SDK Insight: resume vs continue vs fork

resume continues an existing session. continue resumes with a new prompt appended. forkSession creates a branch — the original session stays unchanged. Use forking to explore alternatives safely.

Vector Storage

Convert information into vectors to enable semantic search:

# Store
embedding = embed("The user prefers TypeScript over JavaScript")
vector_db.insert(embedding, metadata={"type": "preference"})

# Retrieve
query = embed("What language should I use?")
results = vector_db.search(query, top_k=5)
# → Returns: "The user prefers TypeScript..."

Common vector databases:

  • Pinecone - Managed service, easy to use
  • Chroma - Open source, good for local development
  • Weaviate - Feature-rich open-source option
  • pgvector - PostgreSQL extension

File System

Persist memory to files:

.agent/
├── memory/
│   ├── user_preferences.json
│   ├── project_context.md
│   └── conversation_history/
│       ├── 2024-01-15.json
│       └── 2024-01-16.json
└── knowledge/
    ├── codebase_index.json
    └── api_docs.md

RAG (Retrieval-Augmented Generation)

RAG combines retrieval and generation so agents can use external knowledge:

┌──────────────────────────────────────────────────────┐
│                    RAG Pipeline                       │
├──────────────────────────────────────────────────────┤
│                                                       │
│   User Query                                          │
│       ↓                                               │
│   ┌─────────────┐    ┌─────────────┐                 │
│   │   Embed     │ →  │   Search    │                 │
│   │   Query     │    │  Vector DB  │                 │
│   └─────────────┘    └─────────────┘                 │
│                            ↓                          │
│                    Retrieved Contexts                 │
│                            ↓                          │
│   ┌─────────────────────────────────────────────┐    │
│   │  Prompt = Query + Retrieved Contexts        │    │
│   └─────────────────────────────────────────────┘    │
│                            ↓                          │
│                         LLM                           │
│                            ↓                          │
│                       Response                        │
└──────────────────────────────────────────────────────┘

Claude Code Memory Mechanism

Claude Code uses a CLAUDE.md file as project memory:

# CLAUDE.md

## Project Overview
This is a Next.js e-commerce application.

## Key Conventions
- Use TypeScript for all new files
- Follow the existing folder structure
- Use Tailwind CSS for styling

## Important Context
- Database: PostgreSQL with Prisma
- Auth: NextAuth.js
- State: Zustand

Advantages of this approach:

  • Human-readable and editable
  • Version-control friendly
  • Zero dependencies
  • Persistent across sessions

Best Practices

  • Tiered storage - Hot data in context, cold data in vector storage
  • Regular summaries - Compress long chats into summaries
  • Relevance filtering - Retrieve only relevant info to avoid noise
  • Freshness handling - Consider information recency
  • Privacy protection - Do not store sensitive information

Next Steps

Try It: Session Lifecycle

Build a multi-turn agent that demonstrates all session management patterns.

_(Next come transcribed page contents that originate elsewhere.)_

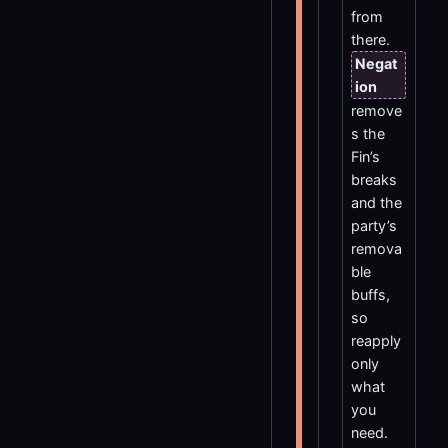
from
there.
Negat
ion
remove
s the
Fin’s
breaks
and the
party’s
remova
ble
buffs,
so
reapply
only
what
you
need.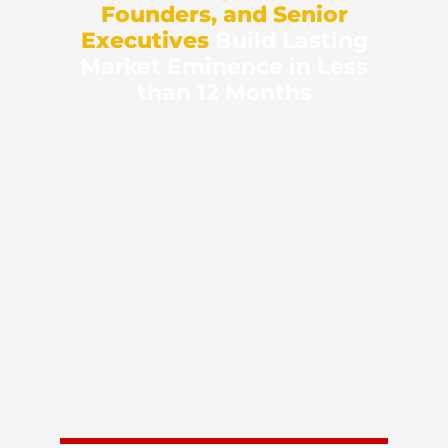
Founders, and Senior
Executives
Build Lasting
Market Eminence in Less
than 12 Months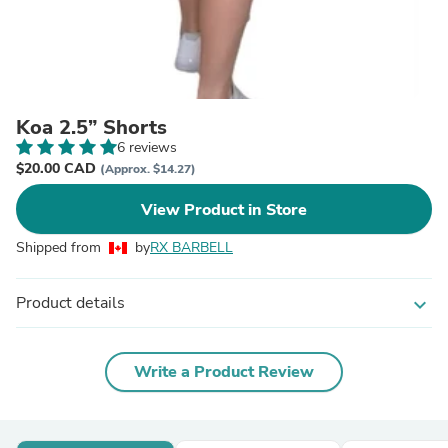
Koa 2.5” Shorts
6 reviews
$20.00 CAD
(Approx. $14.27)
View Product in Store
Shipped from
by
RX BARBELL
Product details
expand_more
Write a Product Review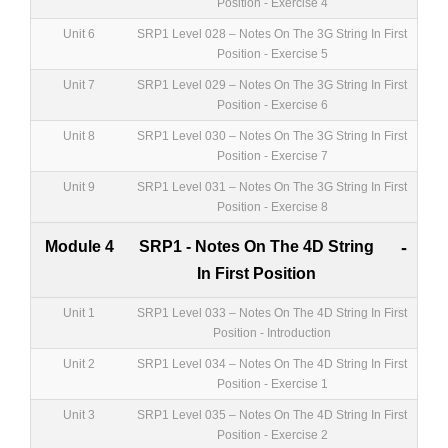
Position - Exercise 4
Unit 6
SRP1 Level 028 – Notes On The 3G String In First
Position - Exercise 5
Unit 7
SRP1 Level 029 – Notes On The 3G String In First
Position - Exercise 6
Unit 8
SRP1 Level 030 – Notes On The 3G String In First
Position - Exercise 7
Unit 9
SRP1 Level 031 – Notes On The 3G String In First
Position - Exercise 8
Module 4
SRP1 - Notes On The 4D String
-
In First Position
Unit 1
SRP1 Level 033 – Notes On The 4D String In First
Position - Introduction
Unit 2
SRP1 Level 034 – Notes On The 4D String In First
Position - Exercise 1
Unit 3
SRP1 Level 035 – Notes On The 4D String In First
Position - Exercise 2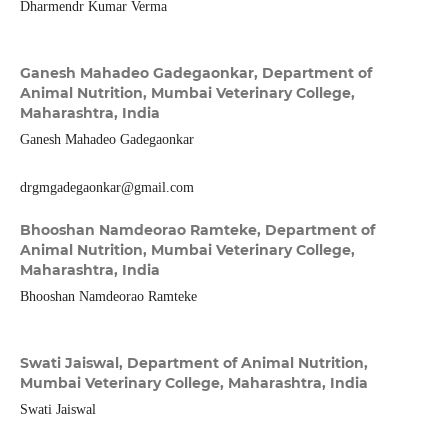
Dharmendr Kumar Verma
Ganesh Mahadeo Gadegaonkar,
Department of
Animal Nutrition, Mumbai Veterinary College,
Maharashtra, India
Ganesh Mahadeo Gadegaonkar
drgmgadegaonkar@gmail.com
Bhooshan Namdeorao Ramteke,
Department of
Animal Nutrition, Mumbai Veterinary College,
Maharashtra, India
Bhooshan Namdeorao Ramteke
Swati Jaiswal,
Department of Animal Nutrition,
Mumbai Veterinary College, Maharashtra, India
Swati Jaiswal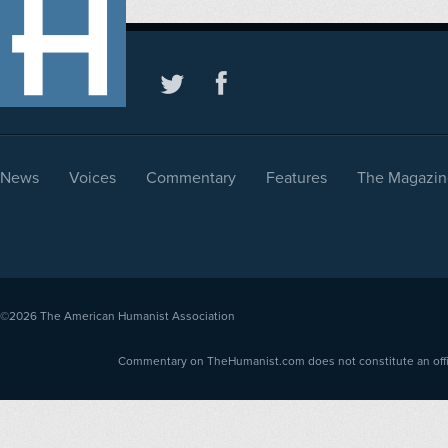
News
Voices
Commentary
Features
The Magazin
©2026
The American Humanist Association
Commentary on TheHumanist.com does not constitute an offici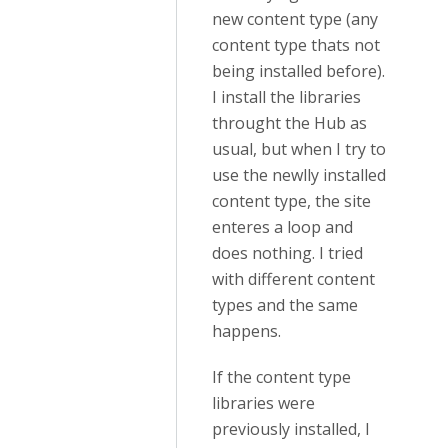
new content type (any
content type thats not
being installed before).
I install the libraries
throught the Hub as
usual, but when I try to
use the newlly installed
content type, the site
enteres a loop and
does nothing. I tried
with different content
types and the same
happens.
If the content type
libraries were
previously installed, I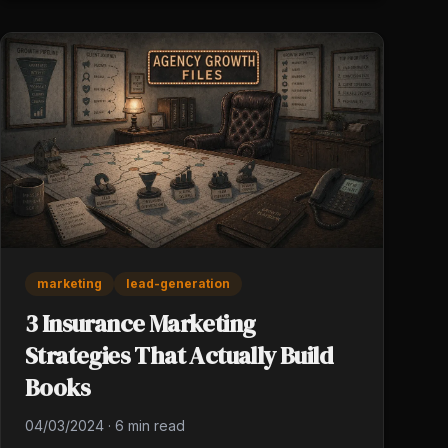
marketing
lead-generation
3 Insurance Marketing
Strategies That Actually Build
Books
04/03/2024
·
6 min read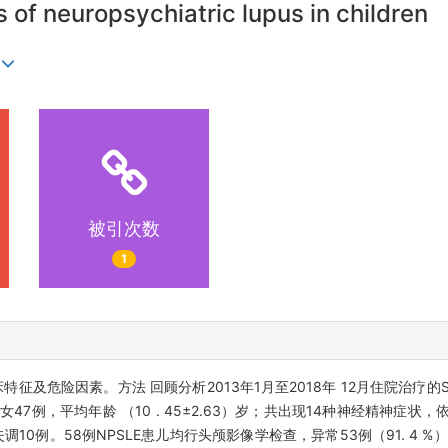
rs of neuropsychiatric lupus in children
1
被引次数
1
特征及危险因素。方法 回顾分析2013年1月至2018年 12月住院治疗的
、女47例，平均年龄 （10 . 45±2.63）岁；共出现14种神经精神症状
调10例。58例NPSLE患儿均行头颅影像学检查，异常53例（91. 4 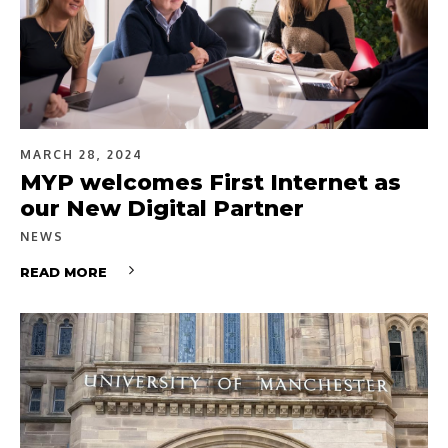
MARCH 28, 2024
MYP welcomes First Internet as
our New Digital Partner
NEWS
READ MORE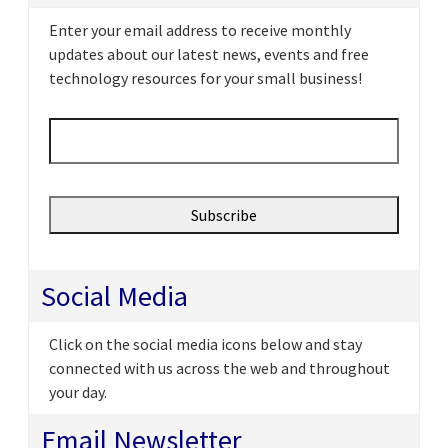
Enter your email address to receive monthly
updates about our latest news, events and free
technology resources for your small business!
Email
*
Social Media
Click on the social media icons below and stay
connected with us across the web and throughout
your day.
Email Newsletter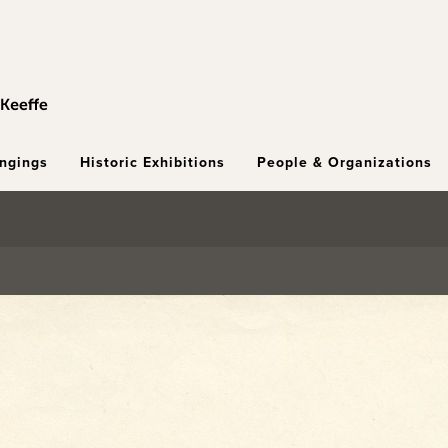
ongings
Historic Exhibitions
People & Organizations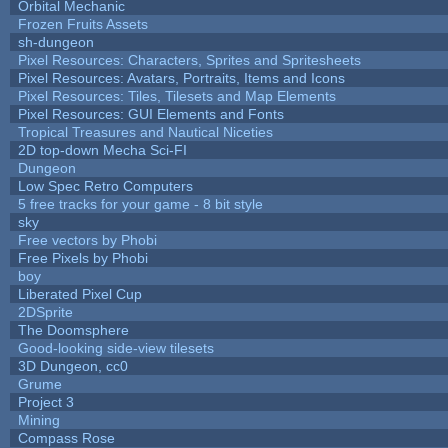
Orbital Mechanic
Frozen Fruits Assets
sh-dungeon
Pixel Resources: Characters, Sprites and Spritesheets
Pixel Resources: Avatars, Portraits, Items and Icons
Pixel Resources: Tiles, Tilesets and Map Elements
Pixel Resources: GUI Elements and Fonts
Tropical Treasures and Nautical Niceties
2D top-down Mecha Sci-FI
Dungeon
Low Spec Retro Computers
5 free tracks for your game - 8 bit style
sky
Free vectors by Phobi
Free Pixels by Phobi
boy
Liberated Pixel Cup
2DSprite
The Doomsphere
Good-looking side-view tilesets
3D Dungeon, cc0
Grume
Project 3
Mining
Compass Rose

  1. Start a session, capture session_id
  2. Resume with a follow-up question — verify the agent remembers context
  3. Fork the session and take a different approach
  4. Compare the forked result with the original — both should be valid
  5. Bonus: Try V2 Session APIs for a cleaner multi-turn pattern
Gate: P4 Complete — resume, fork, continue sessions demonstrated. V2 vs V1 session model explained.